I think my choice of school also helped to prepare me for post-grad life. Being at Cornell showed me that you have to work hard for what you want. As Theodore Roosevelt said, “Nothing in the world is worth having or worth doing unless it means effort, pain, difficulty. . . . I have never in my life envied a human being who led an easy life. I have envied a great many people who led difficult lives and led them well.” I worked very hard to do well there, and that work ethic is something I’ve carried with me.
What is your advice for students and graduates with an English degree?
First, as a student, talk to your university career center. Tell them what you would like to do with your degree, and they can tell you if you’re on the right track. Once you’ve confirmed that your degree program aligns with your career goals, do everything you can to boost your knowledge and experience in that field. Take internships, talk to professors, and, when given the choice, tailor your classes to bolster your résumé (i.e., put some thought into elective classes and try to get the most out of them). The sooner you test the waters, the sooner you will know if what you’re doing is what you want to do when you get out of school.

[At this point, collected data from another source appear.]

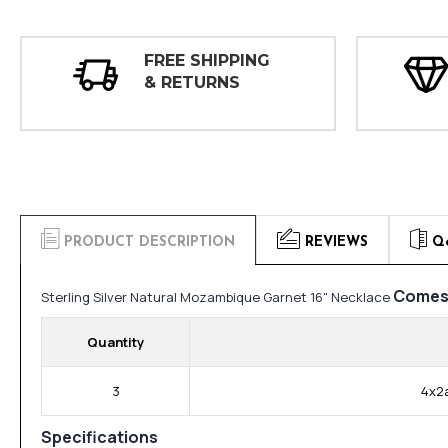
FREE SHIPPING
& RETURNS
PRODUCT DESCRIPTION
REVIEWS
Q
Comes 
Sterling Silver Natural Mozambique Garnet 16" Necklace
Quantity
3
4x2a
Specifications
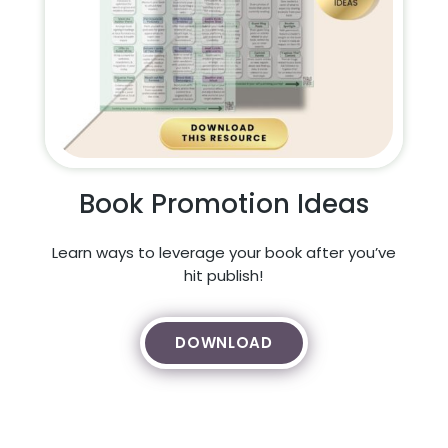
Book Promotion Ideas
Learn ways to leverage your book after you’ve
hit publish!
DOWNLOAD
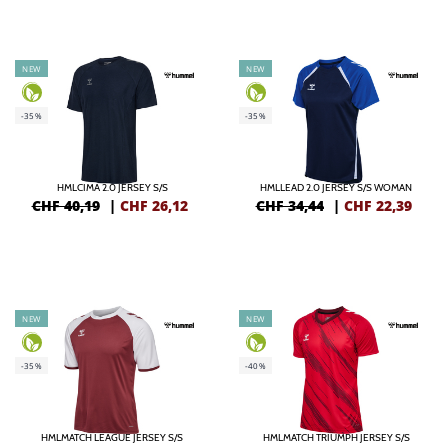
NEW
NEW
-35%
-35%
HMLCIMA 2.0 JERSEY S/S
HMLLEAD 2.0 JERSEY S/S WOMAN
CHF 40,19
|
CHF
26,12
CHF 34,44
|
CHF
22,39
NEW
NEW
-35%
-40%
HMLMATCH LEAGUE JERSEY S/S
HMLMATCH TRIUMPH JERSEY S/S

Be true to yourself. If you want to be a writer (or one of the many other careers you can have with an English degree), do it regardless of what others think. In the end, you are the one who has to be passionate about and love what you do. You can be successful at anything if you work hard. I have been teased for getting a degree in communication (some argue that it’s a useless major), and now I own my own business. I absolutely love what I do, and I am happy that I stood up for what I wanted and didn’t listen to the naysayers.
Be patient and don’t give up. I really believe that we make our own luck. Good things happen to those who are willing to work hard and seize opportunities. As a freelancer, I have contacted publishers in the past who either didn’t need help at the time or just plain weren’t interested who have been delighted to add me to their roster six months later. The key is to be patient and do what you can to build your portfolio in the meantime.